Redox Processes and Diagnostic Wetland Soil Indicators in Bottomland Hardwood Forests

  1. S. P. Faulkner  and
  2. W. H. Patrick
  1. Wetland Biogeochemistry Inst., Louisiana State Univ., Baton Rouge, LA 70803

Abstract

Abstract

The presence of unique hydrologic, vegetative, and soil characteristics separates wetlands from nonwetlands. The hydrophytic nature of bottomland hardwood forest vegetation emphasizes soil and hydrologic parameters that are often inferred from soil profile characteristics. Our objectives were to determine the relationships among hydroperiod, soil redox processes, and diagnostic wetland soil indicators.

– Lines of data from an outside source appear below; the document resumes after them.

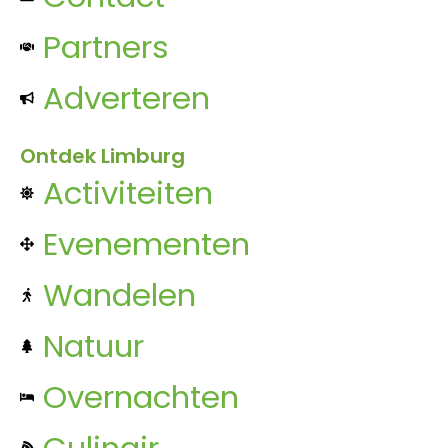
Partners
Adverteren
Ontdek Limburg
Activiteiten
Evenementen
Wandelen
Natuur
Overnachten
Culinair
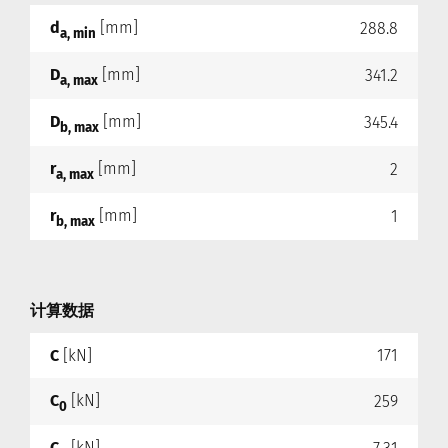
d
[mm]
288.8
a, min
D
[mm]
341.2
a, max
D
[mm]
345.4
b, max
r
[mm]
2
a, max
r
[mm]
1
b, max
计算数据
C
[kN]
171
C
[kN]
259
0
C
[kN]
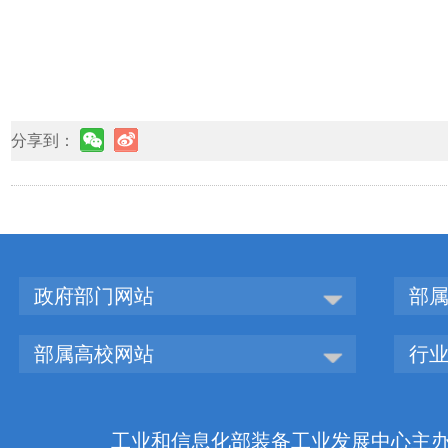
分享到：
政府部门网站
部
部属高校网站
行
工业和信息化部装备工业发展中心主办 版权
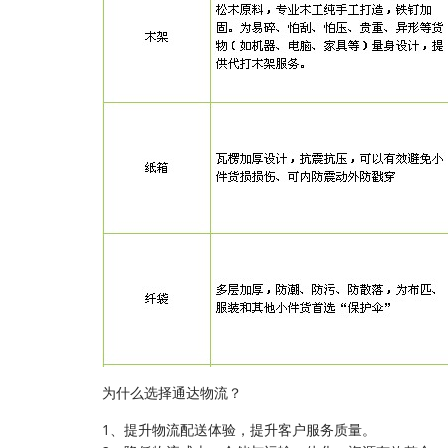
为什么选择通达物流？
1、提升物流配送体验，提升客户服务质量。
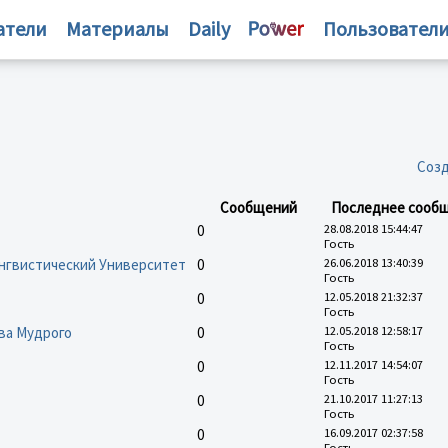
атели
Материалы
Daily
Пользовател
Созд
Сообщений
Последнее сооб
0
28.08.2018 15:44:47
Гость
ингвистический Университет
0
26.06.2018 13:40:39
Гость
0
12.05.2018 21:32:37
Гость
ва Мудрого
0
12.05.2018 12:58:17
Гость
0
12.11.2017 14:54:07
Гость
0
21.10.2017 11:27:13
Гость
0
16.09.2017 02:37:58
Гость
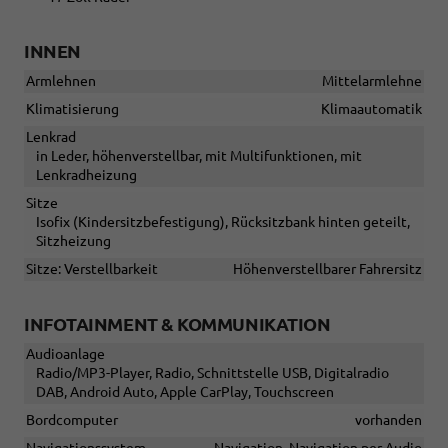
INNEN
Armlehnen
Mittelarmlehne
Klimatisierung
Klimaautomatik
Lenkrad
in Leder, höhenverstellbar, mit Multifunktionen, mit
Lenkradheizung
Sitze
Isofix (Kindersitzbefestigung), Rücksitzbank hinten geteilt,
Sitzheizung
Sitze: Verstellbarkeit
Höhenverstellbarer Fahrersitz
INFOTAINMENT & KOMMUNIKATION
Audioanlage
Radio/MP3-Player, Radio, Schnittstelle USB, Digitalradio
DAB, Android Auto, Apple CarPlay, Touchscreen
Bordcomputer
vorhanden
Navigationssystem
Navigation, Navigation per Audio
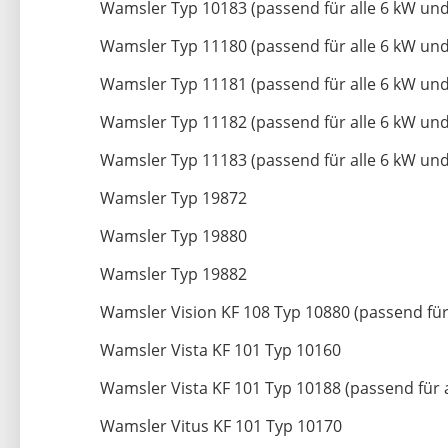
Wamsler Typ 10183 (passend für alle 6 kW und
Wamsler Typ 11180 (passend für alle 6 kW und
Wamsler Typ 11181 (passend für alle 6 kW und
Wamsler Typ 11182 (passend für alle 6 kW und
Wamsler Typ 11183 (passend für alle 6 kW und
Wamsler Typ 19872
Wamsler Typ 19880
Wamsler Typ 19882
Wamsler Vision KF 108 Typ 10880 (passend für
Wamsler Vista KF 101 Typ 10160
Wamsler Vista KF 101 Typ 10188 (passend für 
Wamsler Vitus KF 101 Typ 10170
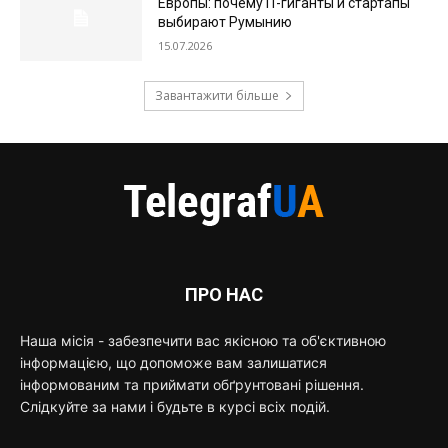
Европы: почему IT-гиганты и стартапы
выбирают Румынию
15.07.2026
Завантажити більше
ПРО НАС
Наша місія - забезпечити вас якісною та об'єктивною
інформацією, що допоможе вам залишатися
інформованим та приймати обґрунтовані рішення.
Слідкуйте за нами і будьте в курсі всіх подій.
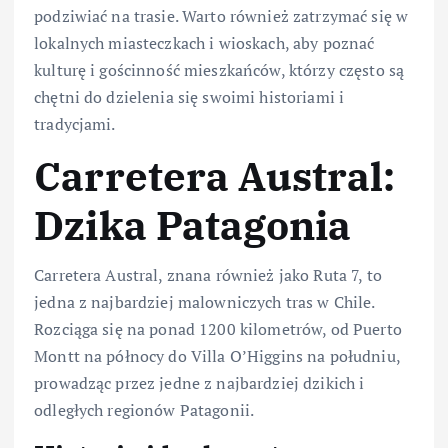
podziwiać na trasie. Warto również zatrzymać się w
lokalnych miasteczkach i wioskach, aby poznać
kulturę i gościnność mieszkańców, którzy często są
chętni do dzielenia się swoimi historiami i
tradycjami.
Carretera Austral:
Dzika Patagonia
Carretera Austral, znana również jako Ruta 7, to
jedna z najbardziej malowniczych tras w Chile.
Rozciąga się na ponad 1200 kilometrów, od Puerto
Montt na północy do Villa O’Higgins na południu,
prowadząc przez jedne z najbardziej dzikich i
odległych regionów Patagonii.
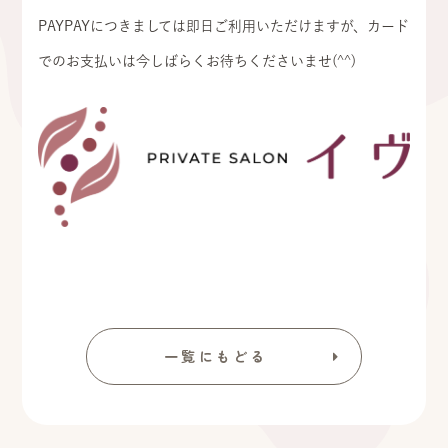
PAYPAYにつきましては即日ご利用いただけますが、カード
でのお支払いは今しばらくお待ちくださいませ(^^)
一覧にもどる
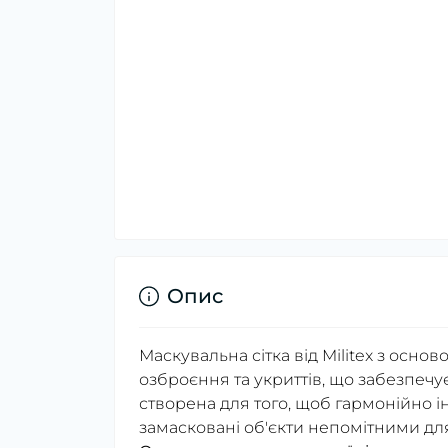
Опис
Маскувальна сітка від Militex з основ
озброєння та укриттів, що забезпечу
створена для того, щоб гармонійно і
замасковані об'єкти непомітними дл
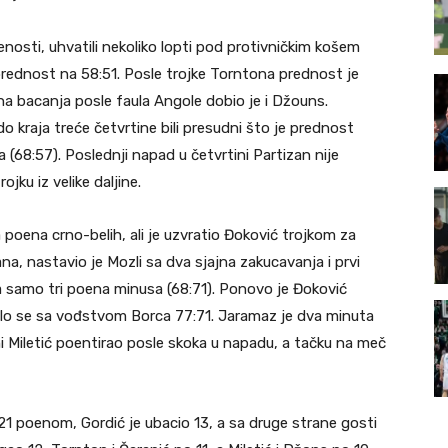
enosti, uhvatili nekoliko lopti pod protivničkim košem
li prednost na 58:51. Posle trojke Torntona prednost je
dna bacanja posle faula Angole dobio je i Džouns.
o kraja treće četvrtine bili presudni što je prednost
a (68:57). Poslednji napad u četvrtini Partizan nije
jku iz velike daljine.
 poena crno-belih, ali je uzvratio Đoković trojkom za
ana, nastavio je Mozli sa dva sjajna zakucavanja i prvi
a samo tri poena minusa (68:71). Ponovo je Đoković
ušlo se sa vođstvom Borca 77:71. Jaramaz je dva minuta
ani Miletić poentirao posle skoka u napadu, a tačku na meč
 21 poenom, Gordić je ubacio 13, a sa druge strane gosti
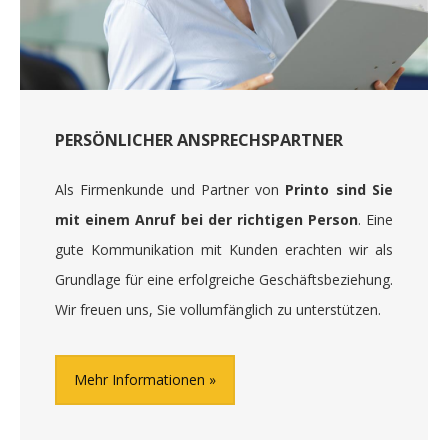
PERSÖNLICHER ANSPRECHSPARTNER
Als Firmenkunde und Partner von
Printo sind Sie
mit einem Anruf bei der richtigen Person
. Eine
gute Kommunikation mit Kunden erachten wir als
Grundlage für eine erfolgreiche Geschäftsbeziehung.
Wir freuen uns, Sie vollumfänglich zu unterstützen.
Mehr Informationen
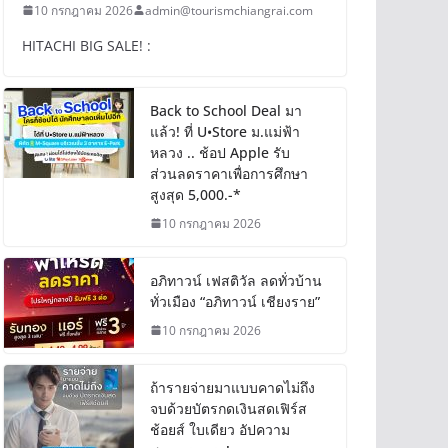
10 กรกฎาคม 2026
admin@tourismchiangrai.com
HITACHI BIG SALE! :
Back to School Deal มา
แล้ว! ที่ U•Store ม.แม่ฟ้า
หลวง .. ช้อป Apple รับ
ส่วนลดราคาเพื่อการศึกษา
สูงสุด 5,000.-*
10 กรกฎาคม 2026
อภิทาวน์ เฟสติวัล ลดทั่วบ้าน
ทั่วเมือง “อภิทาวน์ เชียงราย”
10 กรกฎาคม 2026
ถ้ารายจ่ายมาแบบคาดไม่ถึง
จบด้วยบัตรกดเงินสดเฟิร์ส
ช้อยส์ ใบเดียว อัปความ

Five transects traversing nonwetland, transitional, and wetland habitat were established parallel to the natural moisture gradient in alluvial bottomlands with mature hardwood forest overstory in Louisiana and Mississippi. Soil redox potential and O2 content at 15, 30, 60, and 120 cm were monitored monthly from September 1982 to August 1985 with permanently installed equipment. Water-table depth in the upper 120 cm of the soil was also measured during this time. Oxygen and redox patterns at 30 cm were analyzed for each site. These patterns were conclusive enough to classify five sites as nonwetland and eight sites as wetland; however, additional data (hydric soils, soil profile descriptions) were needed to delineate the remaining 11 sites. The quantitative data supported the qualitative diagnostic wetland soil indicators, hydrologic regime, and wetland status of 18 of the 24 sites. Bottomland hardwood wetlands in the lower Mississippi River Valley that are seasonally inundated may be oxidized and aerobic throughout the root zone for 60 to 80% of the growing season. Many bottomland hardwood soils would be considered hydric by the current wetland delineation procedure. Hydrology is the determining factor for these sites and proper assessment of the current hydroperiod is critical.